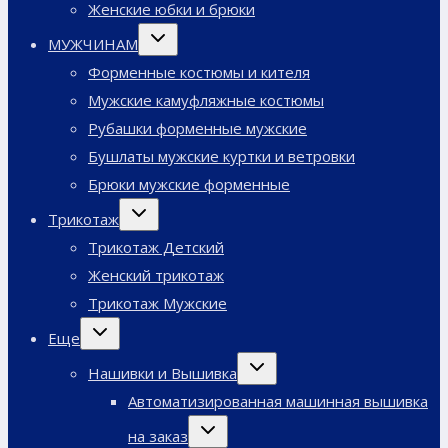
Женские юбки и брюки
Переключить
МУЖЧИНАМ
дочернее
меню
Форменные костюмы и кителя
Мужские камуфляжные костюмы
Рубашки форменные мужские
Бушлаты мужские куртки и ветровки
Брюки мужские форменные
Переключить
Трикотаж
дочернее
меню
Трикотаж Детский
Женский трикотаж
Трикотаж Мужские
Переключить
Еще
дочернее
меню
Переключить
Нашивки и Вышивка
дочернее
меню
Автоматизированная машинная вышивка
Переключить
на заказ
дочернее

= = = = = = =

▶ **ACTION ITEM**
Lines from the one holding "Трикотаж Мужские" through the last line of the material are to be repeated exactly; no other lines belong in the answer.

▶ **ANSWER FOR THE TASK**
Трикотаж Мужские
Переключить
Еще
дочернее
меню
Переключить
Нашивки и Вышивка
дочернее
меню
Автоматизированная машинная вышивка
Переключить
на заказ
дочернее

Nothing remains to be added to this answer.